### WORK TASK
Locate the string "that" in the listing below. Copy every line where it is found.

### INPUT DATA
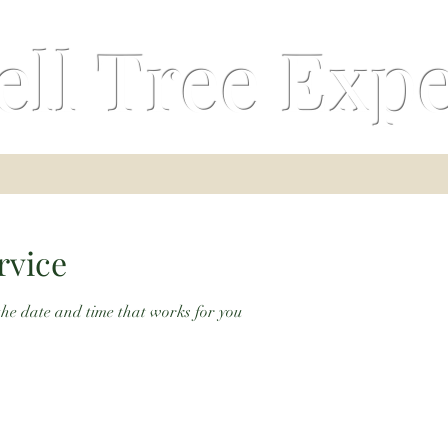
ell Tree Expe
rvice
the date and time that works for you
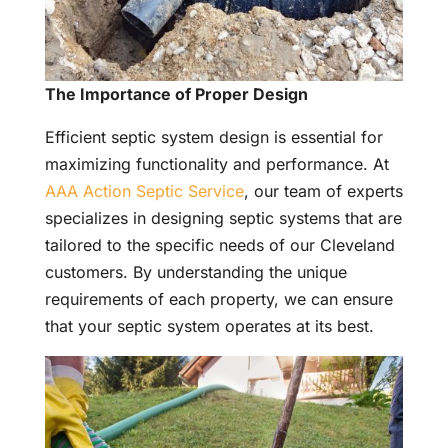
The Importance of Proper Design
Efficient septic system design is essential for
maximizing functionality and performance. At
AAA Action Septic Service
, our team of experts
specializes in designing septic systems that are
tailored to the specific needs of our Cleveland
customers. By understanding the unique
requirements of each property, we can ensure
that your septic system operates at its best.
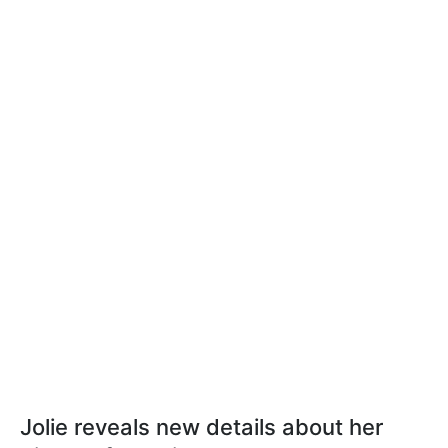
Jolie reveals new details about her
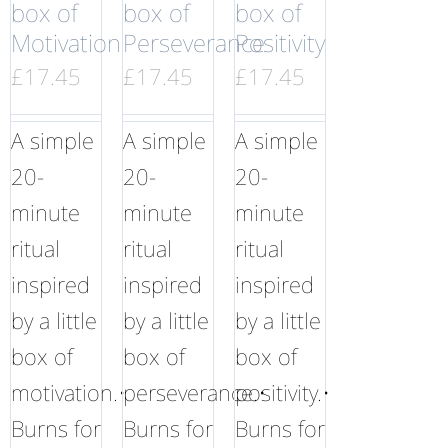
box of
box of
box of
Motivation
Perseverance
Positivity
£
17.45
£
17.45
£
17.45
A simple
A simple
A simple
20-
20-
20-
minute
minute
minute
ritual
ritual
ritual
inspired
inspired
inspired
by a little
by a little
by a little
box of
box of
box of
motivation.•
perseverance.•
positivity.•
Burns for
Burns for
Burns for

### EXERCISE RESULT
the date and time that works for you
specializes in designing septic systems that are
that your septic system operates at its best.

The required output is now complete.